Christian E. Demeure, Olivier Dussurget, Guillem Mas Fiol, Anne-Sophie Le Guern, Cyril Savin, Javier Pizarro-Cerdá

Link to Pubmed [PMID] – 30940874

Link to HAL – pasteur-02493702

Link to DOI – 10.1038/s41435-019-0065-0

Genes and Immunity, 2019, 20 (5), pp.357-370. ⟨10.1038/s41435-019-0065-0⟩

Plague is a vector-borne disease caused by Yersinia pestis. Transmitted by fleas from rodent reservoirs, Y. pestis emerged <6000 years ago from an enteric bacterial ancestor through events of gene gain and genome reduction. It is a highly remarkable model for the understanding of pathogenic bacteria evolution, and a major concern for public health as highlighted by recent human outbreaks.

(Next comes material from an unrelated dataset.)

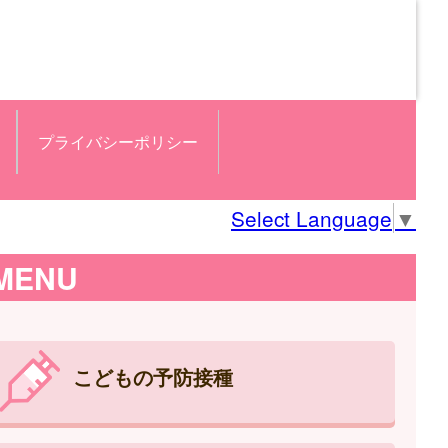
プライバシーポリシー
Select Language
▼
MENU
こどもの予防接種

A complex set of virulence determinants, including the Yersinia outer-membrane proteins (Yops), the broad-range protease Pla, pathogen-associated molecular patterns (PAMPs), and iron capture systems play critical roles in the molecular strategies that Y. pestis employs to subvert the human immune system, allowing unrestricted bacterial replication in lymph nodes (bubonic plague) and in lungs (pneumonic plague). Some of these immunogenic proteins as well as the capsular antigen F1 are exploited for diagnostic purposes, which are critical in the context of the rapid onset of death in the absence of antibiotic treatment (less than a week for bubonic plague and <48 h for pneumonic plague). Here, we review recent research advances on Y. pestis evolution, virulence factor function, bacterial strategies to subvert mammalian innate immune responses, vaccination, and problems associated with pneumonic plague diagnosis.